In diesem Punkt ja. An anderen Stellen hat Bedford-Strohm deutliche Zeichen gesetzt: Er steht für Hilfe für Flüchtlinge, den Kampf gegen den Klimawandel und für Ökumene.
Und er hat beim Kirchentag mit Angela Merkel und Barack Obama vor dem Brandenburger Tor gesprochen.
Toll! Wissen Sie, in der Wirtschaft unterscheiden wir bei Führungspersönlichkeiten zwischen dem Manager oder Verwalter und dem Visionär. Verwalter gibt es in der Kirche reichlich, aber wo gibt es Visionäre?
Der Ratsvorsitzende ist doch bienenfleißig und ständig im Land unterwegs.
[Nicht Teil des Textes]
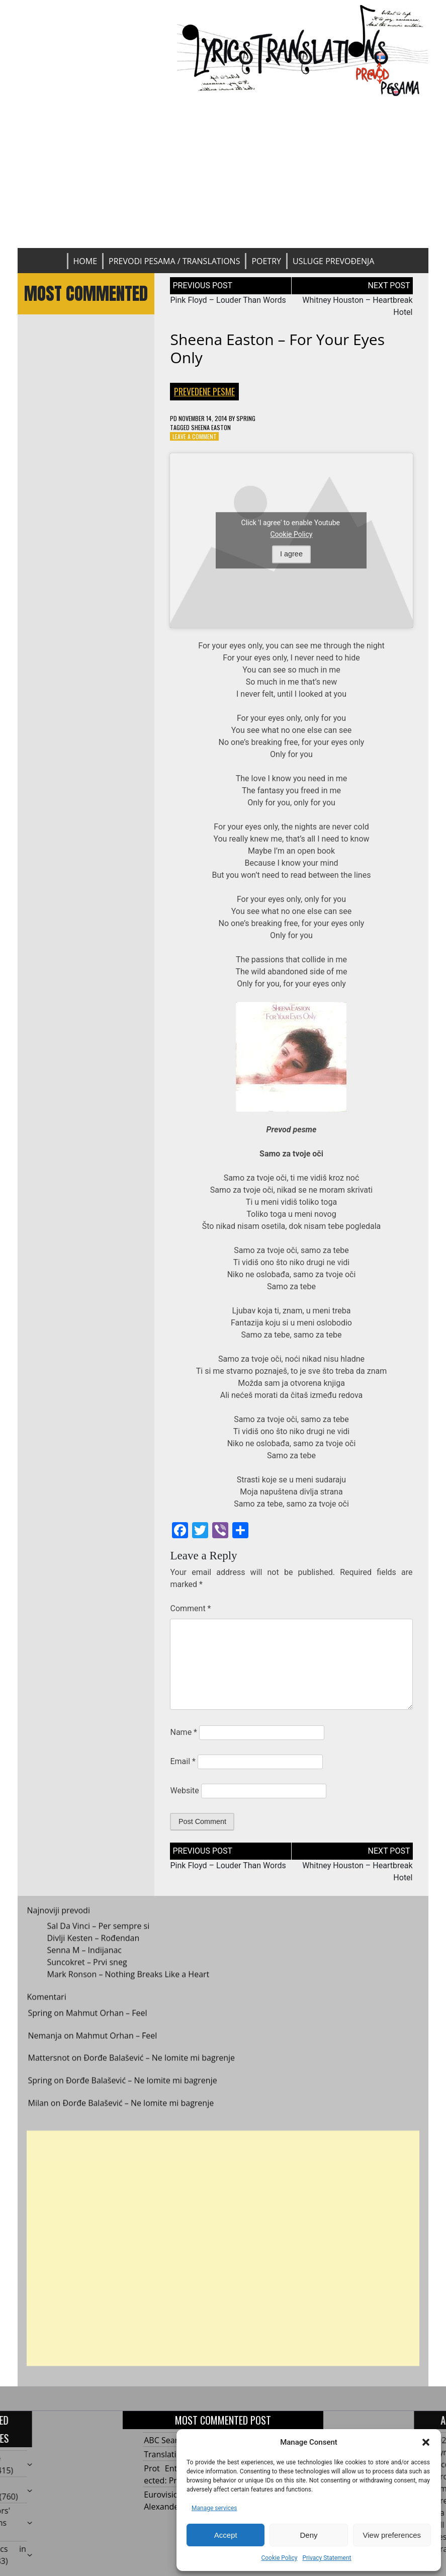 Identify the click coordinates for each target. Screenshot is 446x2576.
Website (184, 1790)
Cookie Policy (279, 2557)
Er ist sehr aufrichtig und ehrlich, hoch engagiert und begeisterungsfähig. Wenn man mit ihm zusammensitzt, geht man danach glücklich raus. Ich sage auch nicht, dass Heinrich Bedford-Strohm einen schlechten Job gemacht hat. Aber wenn ich danach frage, welche Impulse er für die Zukunft der Kirche gegeben hat, fällt mir nicht viel ein. Wolfgang Huber war der einzige, der es zumindest versucht hat. Leider ist es ihm nicht gelungen, auch die Basis zu überzeugen.
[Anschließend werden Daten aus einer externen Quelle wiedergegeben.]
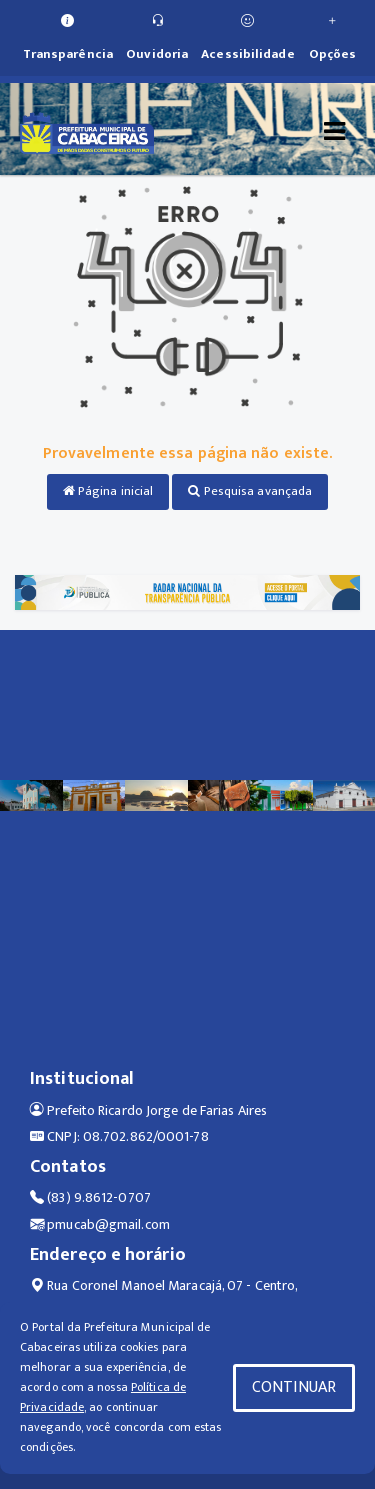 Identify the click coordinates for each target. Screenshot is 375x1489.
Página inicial (108, 491)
Welche Vision empfehlen Sie dem nächsten Ratsvorsitzenden?
Er sollte verschiedene Bilder der Kirche in 20, 30 Jahren zeichnen. Intern würde ich die Rolle der Landeskirchen prinzipiell hinterfragen. Ich weiß, dass das, was ich jetzt frage, böse erscheint: Was ist eigentlich der Mehrwert von Landeskirchen? Wofür braucht man sie überhaupt? Vielleicht braucht man von ihnen noch vier oder sechs – aber ganz sicher nicht 20. Und was ist eigentlich die Rolle von Synoden?
Ich kann Ihnen sagen, wozu es Synoden braucht: Man trifft sich, um über den gerechten Frieden, ein solidarisches Europa, den Klimaschutz oder Flüchtlingspolitik nachzudenken …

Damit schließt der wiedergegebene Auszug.